This repo is a simple app that modifies the FLoX-v0.1.0
code base to incorporate ProxyStore as a data transfer
protocol.
Below is a high-level visual of how this approach works. In traditional FL, where the aggregator/controller and the training endpoints directly share raw model parameters with one another. This application instead inserts ProxyStore as a data decoupling abstraction.
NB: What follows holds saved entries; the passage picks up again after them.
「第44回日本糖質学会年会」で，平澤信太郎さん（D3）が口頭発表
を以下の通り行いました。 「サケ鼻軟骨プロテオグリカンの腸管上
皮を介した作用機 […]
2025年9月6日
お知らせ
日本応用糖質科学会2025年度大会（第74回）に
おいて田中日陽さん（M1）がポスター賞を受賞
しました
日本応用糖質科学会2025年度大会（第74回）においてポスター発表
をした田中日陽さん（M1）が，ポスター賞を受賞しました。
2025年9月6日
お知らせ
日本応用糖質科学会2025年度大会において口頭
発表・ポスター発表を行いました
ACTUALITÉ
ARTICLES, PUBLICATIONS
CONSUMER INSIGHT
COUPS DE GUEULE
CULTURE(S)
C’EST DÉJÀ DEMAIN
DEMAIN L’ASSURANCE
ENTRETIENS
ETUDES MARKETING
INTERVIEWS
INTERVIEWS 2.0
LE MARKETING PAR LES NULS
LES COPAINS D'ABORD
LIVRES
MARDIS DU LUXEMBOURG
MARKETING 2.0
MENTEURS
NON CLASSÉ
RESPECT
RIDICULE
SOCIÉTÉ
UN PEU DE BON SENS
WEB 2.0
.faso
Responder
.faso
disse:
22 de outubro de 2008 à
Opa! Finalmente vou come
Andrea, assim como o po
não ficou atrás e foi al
This handles the finer details regarding data transfer and ensures that model parameters have arrived when they are needed for aggregation.
flowchart LR
serv[Controller]
endp1[Training Endpoint 1]
endp2[Training Endpoint 2]
endpn[Training Endpoint n]
data1[(Training Data)]
data2[(Training Data)]
datan[(Training Data)]
prox[[ProxyStore]]
serv-->|params|prox
prox-.->|proxies|serv
prox-->|proxy|endp1
prox-->|proxy|endp2
prox-->|proxy|endpn
endp1-.->|params|prox
endp2-.->|params|prox
endpn-.->|params|prox
endp1===|train/test|data1
endp2===|train/test|data2
endpn===|train/test|datan
Install the dependencies on the controller/client (e.g., your personal workstation).
python -m venv venv
. venv/bin/activate
pip install -r requirements.txt
Repeat the following for each of the training "edge" devices.
- Install the Python packages as done above on the controller.
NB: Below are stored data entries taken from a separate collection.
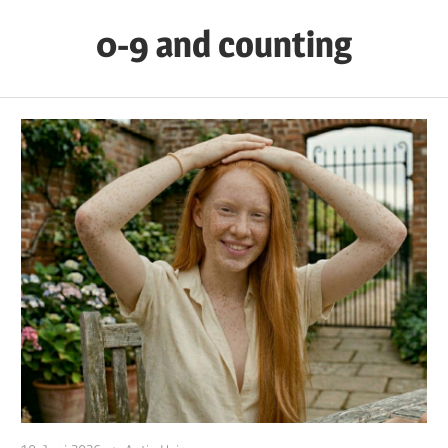
Zum
0-9 and counting
Inhalt
springen
Numero
Nuncius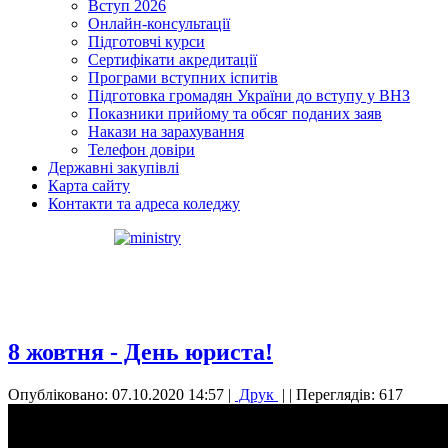
Вступ 2026
Онлайн-консультації
Підготовчі курси
Сертифікати акредитації
Програми вступних іспитів
Підготовка громадян України до вступу у ВНЗ
Показники прийому та обсяг поданих заяв
Накази на зарахування
Телефон довіри
Державні закупівлі
Карта сайту
Контакти та адреса коледжу
8 жовтня - День юриста!
Опубліковано: 07.10.2020 14:57
|
Друк
|
| Переглядів: 617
- Start a FuncX endpoint and record the UUID.
$ funcx-endpoint configure fl $ funcx-endpoint start fl
- Start a ProxyStore endpoint and record the UUID.
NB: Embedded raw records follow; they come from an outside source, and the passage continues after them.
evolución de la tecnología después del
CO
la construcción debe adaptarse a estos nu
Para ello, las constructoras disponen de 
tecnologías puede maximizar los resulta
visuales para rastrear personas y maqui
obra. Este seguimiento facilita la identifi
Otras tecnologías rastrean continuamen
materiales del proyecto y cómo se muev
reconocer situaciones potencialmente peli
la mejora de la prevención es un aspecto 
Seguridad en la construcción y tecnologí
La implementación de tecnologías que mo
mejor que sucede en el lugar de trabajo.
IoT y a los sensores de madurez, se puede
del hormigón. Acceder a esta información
$ proxystore-endpoint configure fl --relay-server <relay-server-address> $ proxystore-endpoint start fl
On the controller, create a config file with all of the FuncX and ProxyStore endpoint UUIDs.
See configs/workstation-endpoints.yml
for an example.
Note that the "controller" endpoint will not have a FuncX endpoint and the "controller" is the local device (e.g., your laptop) running the main.py
script.
- Run the training locally without ProxyStore.
$ python main.py --endpoints configs/workstation-endpoints.yml --no-proxystore --data-name mnist
- Run with ProxyStore.
$ python main.py --endpoints configs/workstation-endpoints.yml --data-name mnist
The script will iterate over many different configurations including with and without ProxyStore, different models sizes, and number of trials.
These parameters can be edited in main.py
.
The workflow will output a file out/data/results_{timestamp}.csv
with metrics collected from the runs.